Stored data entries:
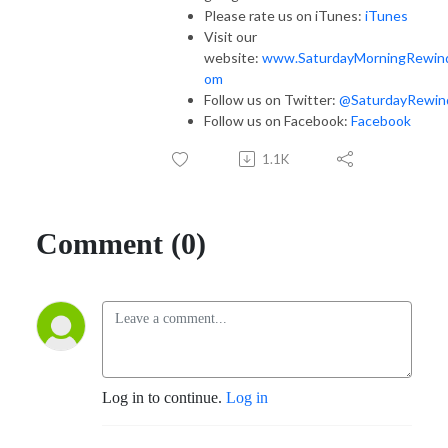
Please rate us on iTunes:
iTunes
Visit our
website:
www.SaturdayMorningRewin
om
Follow us on Twitter:
@SaturdayRewin
Follow us on Facebook:
Facebook
1.1K
Comment (0)
Log in to continue.
Log in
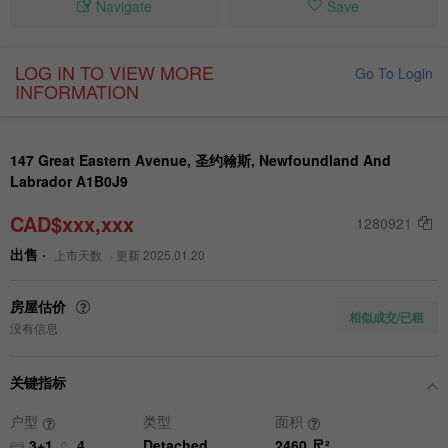
Navigate
Save
LOG IN TO VIEW MORE
Go To Login
INFORMATION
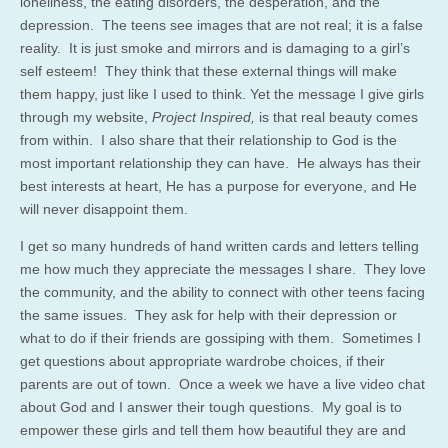
loneliness, the eating disorders, the desperation, and the
depression. The teens see images that are not real; it is a false
reality. It is just smoke and mirrors and is damaging to a girl’s
self esteem! They think that these external things will make
them happy, just like I used to think. Yet the message I give girls
through my website,
Project Inspired,
is that real beauty comes
from within. I also share that their relationship to God is the
most important relationship they can have. He always has their
best interests at heart, He has a purpose for everyone, and He
will never disappoint them.
I get so many hundreds of hand written cards and letters telling
me how much they appreciate the messages I share. They love
the community, and the ability to connect with other teens facing
the same issues. They ask for help with their depression or
what to do if their friends are gossiping with them. Sometimes I
get questions about appropriate wardrobe choices, if their
parents are out of town. Once a week we have a live video chat
about God and I answer their tough questions. My goal is to
empower these girls and tell them how beautiful they are and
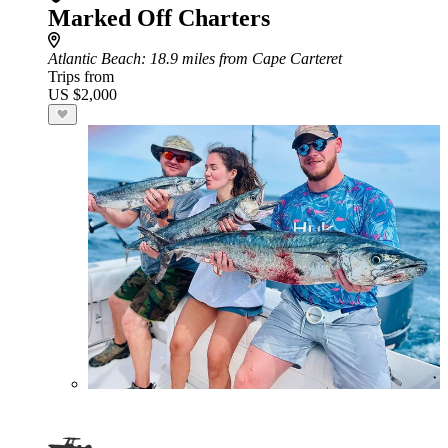
Marked Off Charters
Atlantic Beach
: 18.9 miles from Cape Carteret
Trips from
US $2,000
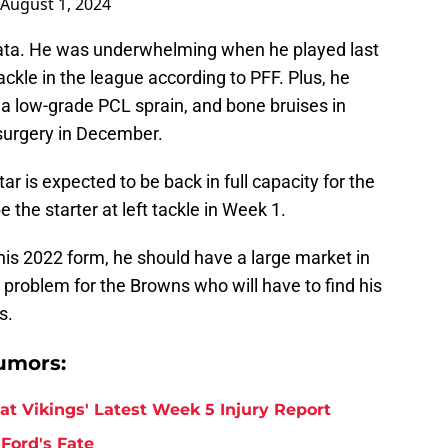
August 1, 2024
ailata. He was underwhelming when he played last
ackle in the league according to PFF. Plus, he
 a low-grade PCL sprain, and bone bruises in
surgery in December.
r is expected to be back in full capacity for the
the starter at left tackle in Week 1.
 his 2022 form, he should have a large market in
l a problem for the Browns who will have to find his
s.
umors:
at Vikings' Latest Week 5 Injury Report
Ford's Fate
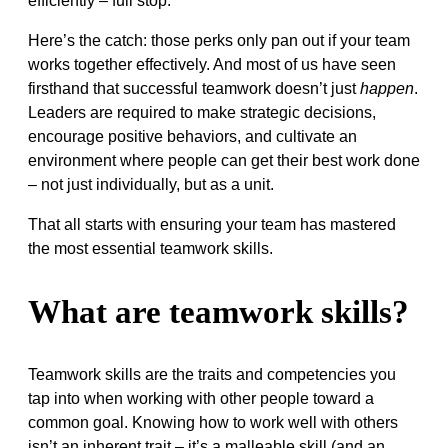
efficiently – full stop.
Here’s the catch: those perks only pan out if your team
works together effectively. And most of us have seen
firsthand that successful teamwork doesn’t just
happen
.
Leaders are required to make strategic decisions,
encourage positive behaviors, and cultivate an
environment where people can get their best work done
– not just individually, but as a unit.
That all starts with ensuring your team has mastered
the most essential teamwork skills.
What are teamwork skills?
Teamwork skills are the traits and competencies you
tap into when working with other people toward a
common goal. Knowing how to work well with others
isn’t an inherent trait – it’s a malleable skill (and an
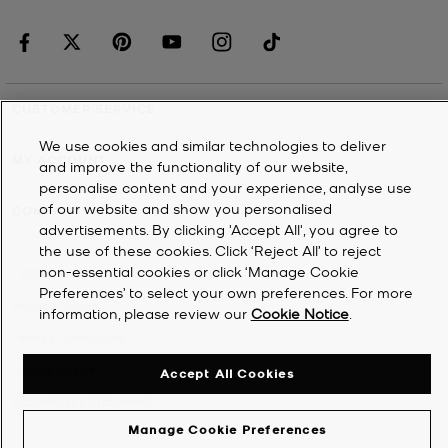
CUSTOMER SERVICE
We use cookies and similar technologies to deliver
MY ACCOUNT
and improve the functionality of our website,
personalise content and your experience, analyse use
of our website and show you personalised
COMPANY
advertisements. By clicking 'Accept All', you agree to
the use of these cookies. Click ‘Reject All’ to reject
non-essential cookies or click ‘Manage Cookie
©
2026
Michael Kors
Preferences’ to select your own preferences. For more
Privacy Notice
information, please review our
Cookie Notice
.
Terms & Conditions
Cookie Notice
Accept All Cookies
Accessibility Statement
Manage Cookie Preferences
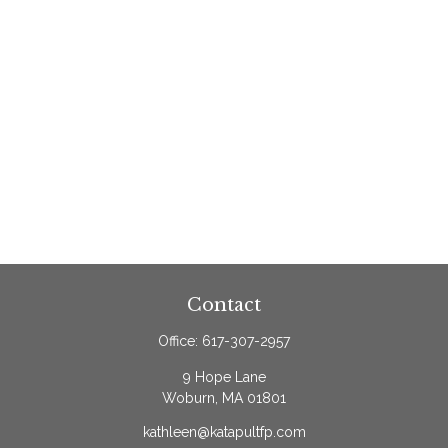
Contact
Office:
617-307-2957
9 Hope Lane
Woburn,
MA
01801
kathleen@katapultfp.com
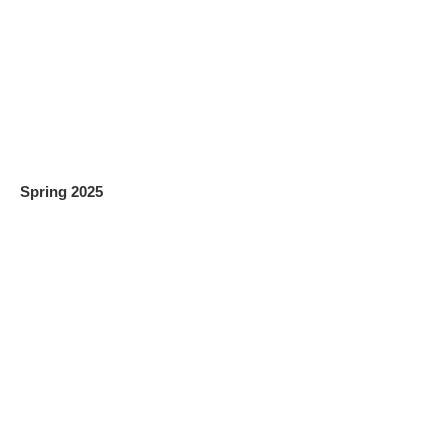
Spring 2025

→ **Assignment**:
Reproduce every line in the records above that contains the word "will".

→ **Task result**:
self esteem! They think that these external things will make
will never disappoint them.
l a problem for the Browns who will have to find his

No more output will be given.